On the complexity of solving equations over the symmetric group $S_4$
Erhard Aichinger, Simon Grünbacher
TL;DR
The paper analyzes the complexity of solving equations over the symmetric group $\,S_4$ by building a network of polytime reductions that connect polynomial satisfiability and equivalence over $S_4$ to matrix-ring polynomials, holomorphs, finite-field arithmetic, and CC$[2,3,2]$ circuits. It proves that $\textsc{PolSat}(S_4)$ reduces to the complement of $\textsc{PolEqv}(S_4)$ and that the two problems are polytime-equivalent via multiple intermediate formulations, including restricted polynomial equivalence over $\operatorname{Mat}_m(\mathbb{F}_q)$ and an arithmetical problem over $\mathbb{F}_4$. The results tie the complexity to lower bounds for $\operatorname{AND}_n$ in CC$[2,3,2]$ circuits and provide conditional upper bounds: deterministic time $\exp(O(\log n)\gamma^{-1}(n^d))$ and probabilistic time $\exp(O(\log n)+\gamma^{-1}(n^d))$, with $\gamma$ reflecting a minimal circuit size; under the Strong Exponential Size Hypothesis, these yield $\exp(c\log(n)^3)$ time bounds.
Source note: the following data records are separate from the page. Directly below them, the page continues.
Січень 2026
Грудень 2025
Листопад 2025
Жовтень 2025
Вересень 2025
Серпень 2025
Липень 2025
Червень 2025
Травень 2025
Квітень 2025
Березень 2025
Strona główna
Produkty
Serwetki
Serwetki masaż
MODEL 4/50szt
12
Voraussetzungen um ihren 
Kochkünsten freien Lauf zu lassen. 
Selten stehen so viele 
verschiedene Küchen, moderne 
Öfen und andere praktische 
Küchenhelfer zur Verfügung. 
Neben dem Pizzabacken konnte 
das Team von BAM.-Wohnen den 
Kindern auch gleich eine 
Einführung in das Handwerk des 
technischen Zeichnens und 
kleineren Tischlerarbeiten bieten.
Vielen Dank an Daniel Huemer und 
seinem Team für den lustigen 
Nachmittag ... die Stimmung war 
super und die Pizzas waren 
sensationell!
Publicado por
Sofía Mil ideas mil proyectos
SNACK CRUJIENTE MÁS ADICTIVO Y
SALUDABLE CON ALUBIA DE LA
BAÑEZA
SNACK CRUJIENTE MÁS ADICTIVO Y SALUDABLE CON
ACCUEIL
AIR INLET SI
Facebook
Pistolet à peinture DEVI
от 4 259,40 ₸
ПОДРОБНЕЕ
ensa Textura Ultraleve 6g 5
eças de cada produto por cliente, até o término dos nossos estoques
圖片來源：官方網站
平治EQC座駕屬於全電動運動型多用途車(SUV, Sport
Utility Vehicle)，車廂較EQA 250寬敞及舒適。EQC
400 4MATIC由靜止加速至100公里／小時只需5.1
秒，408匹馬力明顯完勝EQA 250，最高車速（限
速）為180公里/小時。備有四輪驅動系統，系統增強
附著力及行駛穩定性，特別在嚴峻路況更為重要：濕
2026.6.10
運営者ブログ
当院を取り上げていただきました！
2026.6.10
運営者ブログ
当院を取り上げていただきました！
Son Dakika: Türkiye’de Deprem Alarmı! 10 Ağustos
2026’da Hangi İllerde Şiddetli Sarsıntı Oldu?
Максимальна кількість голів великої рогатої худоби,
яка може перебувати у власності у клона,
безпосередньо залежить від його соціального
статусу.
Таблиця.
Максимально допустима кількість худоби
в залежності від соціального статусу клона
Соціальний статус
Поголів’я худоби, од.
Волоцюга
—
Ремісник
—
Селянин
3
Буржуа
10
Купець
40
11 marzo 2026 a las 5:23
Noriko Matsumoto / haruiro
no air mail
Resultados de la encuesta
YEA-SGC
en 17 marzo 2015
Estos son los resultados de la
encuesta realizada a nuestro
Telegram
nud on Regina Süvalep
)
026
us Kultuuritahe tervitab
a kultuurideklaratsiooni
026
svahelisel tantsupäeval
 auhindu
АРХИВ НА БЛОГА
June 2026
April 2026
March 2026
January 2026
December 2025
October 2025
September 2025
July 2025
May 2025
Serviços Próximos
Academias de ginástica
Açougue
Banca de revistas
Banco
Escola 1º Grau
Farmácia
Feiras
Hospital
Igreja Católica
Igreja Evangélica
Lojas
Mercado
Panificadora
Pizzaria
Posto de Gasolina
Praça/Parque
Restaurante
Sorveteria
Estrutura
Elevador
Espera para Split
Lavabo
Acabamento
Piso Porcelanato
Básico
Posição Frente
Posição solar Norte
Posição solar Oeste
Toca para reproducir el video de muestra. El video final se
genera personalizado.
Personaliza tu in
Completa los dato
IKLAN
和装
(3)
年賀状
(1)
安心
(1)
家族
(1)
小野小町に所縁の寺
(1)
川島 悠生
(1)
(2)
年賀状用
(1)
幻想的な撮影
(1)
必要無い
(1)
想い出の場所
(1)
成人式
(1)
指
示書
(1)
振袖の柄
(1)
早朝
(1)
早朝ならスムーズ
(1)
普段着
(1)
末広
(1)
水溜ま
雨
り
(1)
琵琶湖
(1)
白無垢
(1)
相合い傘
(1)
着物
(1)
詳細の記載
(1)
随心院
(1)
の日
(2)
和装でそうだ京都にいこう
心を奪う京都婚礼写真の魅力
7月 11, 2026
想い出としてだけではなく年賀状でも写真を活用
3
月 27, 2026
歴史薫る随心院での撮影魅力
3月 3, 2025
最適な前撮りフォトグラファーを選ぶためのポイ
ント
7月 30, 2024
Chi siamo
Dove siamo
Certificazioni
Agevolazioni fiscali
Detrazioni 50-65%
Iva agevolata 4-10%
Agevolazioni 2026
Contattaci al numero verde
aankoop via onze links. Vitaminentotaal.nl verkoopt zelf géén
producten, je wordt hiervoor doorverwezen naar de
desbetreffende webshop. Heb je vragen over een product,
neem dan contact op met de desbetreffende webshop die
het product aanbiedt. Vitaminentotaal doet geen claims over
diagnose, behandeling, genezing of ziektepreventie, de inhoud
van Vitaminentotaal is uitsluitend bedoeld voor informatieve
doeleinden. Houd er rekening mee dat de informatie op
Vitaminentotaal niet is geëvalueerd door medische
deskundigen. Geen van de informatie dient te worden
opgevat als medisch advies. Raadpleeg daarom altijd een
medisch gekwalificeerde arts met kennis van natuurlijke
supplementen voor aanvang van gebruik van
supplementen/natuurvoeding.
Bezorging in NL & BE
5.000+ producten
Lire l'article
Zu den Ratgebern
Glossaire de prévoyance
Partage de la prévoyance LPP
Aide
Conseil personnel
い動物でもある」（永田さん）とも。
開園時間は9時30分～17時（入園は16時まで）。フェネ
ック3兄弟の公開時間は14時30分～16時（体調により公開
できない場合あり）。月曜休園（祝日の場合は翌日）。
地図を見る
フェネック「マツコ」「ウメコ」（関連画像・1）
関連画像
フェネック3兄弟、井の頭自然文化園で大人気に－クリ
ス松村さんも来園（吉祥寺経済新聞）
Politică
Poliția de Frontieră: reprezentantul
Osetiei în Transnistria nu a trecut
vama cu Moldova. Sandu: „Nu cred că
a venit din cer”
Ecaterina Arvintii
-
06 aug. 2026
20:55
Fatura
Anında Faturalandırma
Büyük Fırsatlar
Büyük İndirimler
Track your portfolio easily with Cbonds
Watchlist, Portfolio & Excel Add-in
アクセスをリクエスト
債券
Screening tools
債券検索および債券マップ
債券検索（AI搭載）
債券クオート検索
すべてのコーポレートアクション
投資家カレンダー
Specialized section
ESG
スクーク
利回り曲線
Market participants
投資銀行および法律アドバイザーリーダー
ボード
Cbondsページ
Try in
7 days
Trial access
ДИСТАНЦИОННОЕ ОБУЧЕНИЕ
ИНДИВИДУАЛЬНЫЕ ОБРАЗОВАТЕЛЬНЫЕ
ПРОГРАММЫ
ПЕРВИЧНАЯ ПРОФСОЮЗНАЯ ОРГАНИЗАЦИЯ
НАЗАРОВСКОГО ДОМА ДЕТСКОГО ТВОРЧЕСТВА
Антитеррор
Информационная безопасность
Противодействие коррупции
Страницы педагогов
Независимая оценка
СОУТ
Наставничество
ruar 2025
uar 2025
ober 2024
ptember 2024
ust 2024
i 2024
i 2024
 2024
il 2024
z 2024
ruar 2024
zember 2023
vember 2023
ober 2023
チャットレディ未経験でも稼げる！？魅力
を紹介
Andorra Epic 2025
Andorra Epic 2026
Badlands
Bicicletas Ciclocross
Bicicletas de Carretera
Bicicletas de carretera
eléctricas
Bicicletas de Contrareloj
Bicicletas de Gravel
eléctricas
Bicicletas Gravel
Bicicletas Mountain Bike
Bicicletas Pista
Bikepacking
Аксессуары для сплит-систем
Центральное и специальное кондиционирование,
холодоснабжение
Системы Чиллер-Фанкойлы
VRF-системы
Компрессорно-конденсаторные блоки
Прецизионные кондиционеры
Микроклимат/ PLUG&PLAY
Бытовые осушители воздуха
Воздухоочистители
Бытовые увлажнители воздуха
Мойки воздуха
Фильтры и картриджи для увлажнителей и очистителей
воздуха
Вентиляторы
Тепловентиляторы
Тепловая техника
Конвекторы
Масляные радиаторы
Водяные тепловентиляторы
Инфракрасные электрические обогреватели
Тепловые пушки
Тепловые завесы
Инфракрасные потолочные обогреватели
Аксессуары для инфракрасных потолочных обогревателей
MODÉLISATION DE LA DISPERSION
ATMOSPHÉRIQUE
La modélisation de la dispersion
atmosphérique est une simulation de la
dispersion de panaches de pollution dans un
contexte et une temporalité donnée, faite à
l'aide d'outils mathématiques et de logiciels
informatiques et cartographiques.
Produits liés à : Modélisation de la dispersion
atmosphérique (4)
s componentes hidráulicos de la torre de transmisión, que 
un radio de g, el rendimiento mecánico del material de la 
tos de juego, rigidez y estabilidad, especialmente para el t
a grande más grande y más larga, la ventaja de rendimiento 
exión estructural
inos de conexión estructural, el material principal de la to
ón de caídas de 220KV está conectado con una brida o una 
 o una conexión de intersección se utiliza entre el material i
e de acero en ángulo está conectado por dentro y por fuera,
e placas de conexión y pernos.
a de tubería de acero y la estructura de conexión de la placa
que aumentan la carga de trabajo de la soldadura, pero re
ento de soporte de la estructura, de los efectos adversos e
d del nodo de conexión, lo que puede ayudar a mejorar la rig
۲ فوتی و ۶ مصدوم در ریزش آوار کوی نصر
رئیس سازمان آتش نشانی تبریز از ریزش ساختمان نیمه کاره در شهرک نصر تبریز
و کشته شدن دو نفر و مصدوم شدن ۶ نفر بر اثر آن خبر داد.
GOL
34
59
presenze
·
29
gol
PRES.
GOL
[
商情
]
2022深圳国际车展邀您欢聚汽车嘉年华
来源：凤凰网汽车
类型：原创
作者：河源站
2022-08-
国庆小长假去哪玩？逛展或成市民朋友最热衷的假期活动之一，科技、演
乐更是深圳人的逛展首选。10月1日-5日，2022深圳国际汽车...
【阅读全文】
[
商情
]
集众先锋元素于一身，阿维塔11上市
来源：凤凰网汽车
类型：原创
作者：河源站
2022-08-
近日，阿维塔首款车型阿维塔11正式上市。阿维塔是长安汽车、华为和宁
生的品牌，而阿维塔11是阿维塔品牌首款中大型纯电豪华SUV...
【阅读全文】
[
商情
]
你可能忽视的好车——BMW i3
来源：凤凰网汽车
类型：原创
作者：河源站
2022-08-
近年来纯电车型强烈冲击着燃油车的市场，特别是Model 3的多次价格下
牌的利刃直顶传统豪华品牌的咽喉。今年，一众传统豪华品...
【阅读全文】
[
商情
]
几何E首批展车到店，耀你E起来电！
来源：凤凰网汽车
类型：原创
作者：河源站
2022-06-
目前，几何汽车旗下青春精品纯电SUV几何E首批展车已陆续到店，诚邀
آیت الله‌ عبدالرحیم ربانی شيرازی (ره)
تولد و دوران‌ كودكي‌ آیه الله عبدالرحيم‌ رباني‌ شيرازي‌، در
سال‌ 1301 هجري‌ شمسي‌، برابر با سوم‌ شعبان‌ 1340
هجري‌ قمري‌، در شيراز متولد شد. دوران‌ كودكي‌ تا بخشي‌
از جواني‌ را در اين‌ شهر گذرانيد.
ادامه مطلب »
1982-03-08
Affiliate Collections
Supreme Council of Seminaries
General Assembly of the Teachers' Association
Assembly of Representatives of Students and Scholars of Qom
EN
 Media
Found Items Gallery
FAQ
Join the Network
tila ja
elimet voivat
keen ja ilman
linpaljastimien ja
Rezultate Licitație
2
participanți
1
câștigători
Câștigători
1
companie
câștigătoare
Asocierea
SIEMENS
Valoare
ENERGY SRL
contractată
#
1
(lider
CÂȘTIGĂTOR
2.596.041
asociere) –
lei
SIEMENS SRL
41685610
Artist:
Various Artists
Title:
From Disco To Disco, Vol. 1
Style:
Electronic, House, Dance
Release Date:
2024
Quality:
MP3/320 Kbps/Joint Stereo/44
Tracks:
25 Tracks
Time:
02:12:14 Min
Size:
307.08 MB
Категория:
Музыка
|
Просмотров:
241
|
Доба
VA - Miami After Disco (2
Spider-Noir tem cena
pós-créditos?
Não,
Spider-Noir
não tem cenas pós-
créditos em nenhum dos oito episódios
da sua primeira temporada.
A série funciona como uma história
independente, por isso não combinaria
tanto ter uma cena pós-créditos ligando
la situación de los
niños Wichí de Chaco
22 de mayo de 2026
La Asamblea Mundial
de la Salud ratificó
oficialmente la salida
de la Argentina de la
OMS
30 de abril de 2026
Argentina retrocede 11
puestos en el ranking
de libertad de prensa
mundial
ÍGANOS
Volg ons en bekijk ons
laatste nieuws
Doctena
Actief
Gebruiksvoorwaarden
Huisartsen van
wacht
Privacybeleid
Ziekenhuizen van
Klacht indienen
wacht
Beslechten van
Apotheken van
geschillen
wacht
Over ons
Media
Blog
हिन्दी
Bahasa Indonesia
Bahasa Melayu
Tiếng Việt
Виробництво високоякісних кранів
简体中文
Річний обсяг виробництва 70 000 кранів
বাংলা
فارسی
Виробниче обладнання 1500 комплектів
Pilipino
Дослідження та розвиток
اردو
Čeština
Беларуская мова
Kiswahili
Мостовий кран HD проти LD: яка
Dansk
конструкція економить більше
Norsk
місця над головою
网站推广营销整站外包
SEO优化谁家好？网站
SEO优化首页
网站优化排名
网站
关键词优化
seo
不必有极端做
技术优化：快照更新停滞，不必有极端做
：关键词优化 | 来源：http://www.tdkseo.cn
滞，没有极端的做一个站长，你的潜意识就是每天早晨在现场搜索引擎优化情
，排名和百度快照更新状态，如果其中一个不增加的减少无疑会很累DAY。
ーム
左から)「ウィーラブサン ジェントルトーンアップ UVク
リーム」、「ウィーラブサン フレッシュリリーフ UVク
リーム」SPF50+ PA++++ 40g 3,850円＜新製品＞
Overall, the work links group equation solving to modular circuit complexity, offering a framework for conditional complexity results in the nonabelian setting of $S_4$.
Abstract
The complexity of solving equations over finite groups has been an active area of research over the last two decades, starting with Goldmann and Russell, \emph{The complexity of solving equations over finite groups} from 1999. One important case of a group with unknown complexity is the symmetric group $S_4.$ In 2023, Idziak, Kawałek, and Krzaczkowski published $\exp(Ω(\log^2 n))$ lower bounds for the satisfiability and equivalence problems over $S_4$ under the Exponential Time Hypothesis. In the present note, we prove that the satisfiability problem $\textsc{PolSat}(S_4)$ can be reduced to the equivalence problem $\textsc{PolEqv}(S_4)$ and thus, the two problems have the same complexity. We provide several equivalent formulations of the problem. In particular, we prove that $\textsc{PolEqv}(S_4)$ is equivalent to the circuit equivalence problem for $\operatorname{CC}[2,3,2]$-circuits, which were introduced by Idziak, Kawełek and Krzaczkowski. Under their strong exponential size hypothesis, such circuits cannot compute $\operatorname{AND}_n$ in size $\exp(o(\sqrt{n})).$ Our results provide an upper bound on the complexity of $\textsc{PolEqv}(S_4)$ that is based on the minimal size of $\operatorname{AND}_n$ over $\operatorname{CC}[2,3,2]$-circuits.